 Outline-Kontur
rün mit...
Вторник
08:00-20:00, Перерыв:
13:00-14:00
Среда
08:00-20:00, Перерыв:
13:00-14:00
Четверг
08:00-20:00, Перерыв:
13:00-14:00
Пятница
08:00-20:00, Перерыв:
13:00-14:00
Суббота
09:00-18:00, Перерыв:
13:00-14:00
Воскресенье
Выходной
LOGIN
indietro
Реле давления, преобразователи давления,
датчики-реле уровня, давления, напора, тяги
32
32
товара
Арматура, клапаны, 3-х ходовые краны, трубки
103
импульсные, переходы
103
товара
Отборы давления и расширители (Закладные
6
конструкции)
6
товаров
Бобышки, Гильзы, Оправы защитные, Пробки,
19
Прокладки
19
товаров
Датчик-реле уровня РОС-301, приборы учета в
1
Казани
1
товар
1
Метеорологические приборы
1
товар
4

*-*-*

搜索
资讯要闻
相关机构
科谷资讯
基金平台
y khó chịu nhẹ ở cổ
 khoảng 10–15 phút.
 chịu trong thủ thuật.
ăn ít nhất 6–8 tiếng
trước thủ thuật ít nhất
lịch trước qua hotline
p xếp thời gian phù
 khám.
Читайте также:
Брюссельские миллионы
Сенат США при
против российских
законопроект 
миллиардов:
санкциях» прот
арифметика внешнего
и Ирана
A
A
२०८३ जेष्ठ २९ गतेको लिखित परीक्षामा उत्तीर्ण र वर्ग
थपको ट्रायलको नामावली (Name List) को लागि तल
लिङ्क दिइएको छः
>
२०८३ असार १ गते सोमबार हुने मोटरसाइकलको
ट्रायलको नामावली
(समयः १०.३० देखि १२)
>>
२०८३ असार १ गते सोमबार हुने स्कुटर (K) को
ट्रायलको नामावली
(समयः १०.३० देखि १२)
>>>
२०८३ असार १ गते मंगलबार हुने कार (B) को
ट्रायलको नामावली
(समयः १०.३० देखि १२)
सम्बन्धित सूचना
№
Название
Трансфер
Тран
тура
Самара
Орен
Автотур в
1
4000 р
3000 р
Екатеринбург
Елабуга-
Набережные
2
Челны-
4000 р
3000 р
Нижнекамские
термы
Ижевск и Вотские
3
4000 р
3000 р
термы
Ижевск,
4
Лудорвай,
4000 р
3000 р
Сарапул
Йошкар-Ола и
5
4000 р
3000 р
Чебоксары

*-*-*

◆ Work instruction:
Go through the entries above and say how many lines include the word "chịu". Give the number only.

◆ Exercise result:
2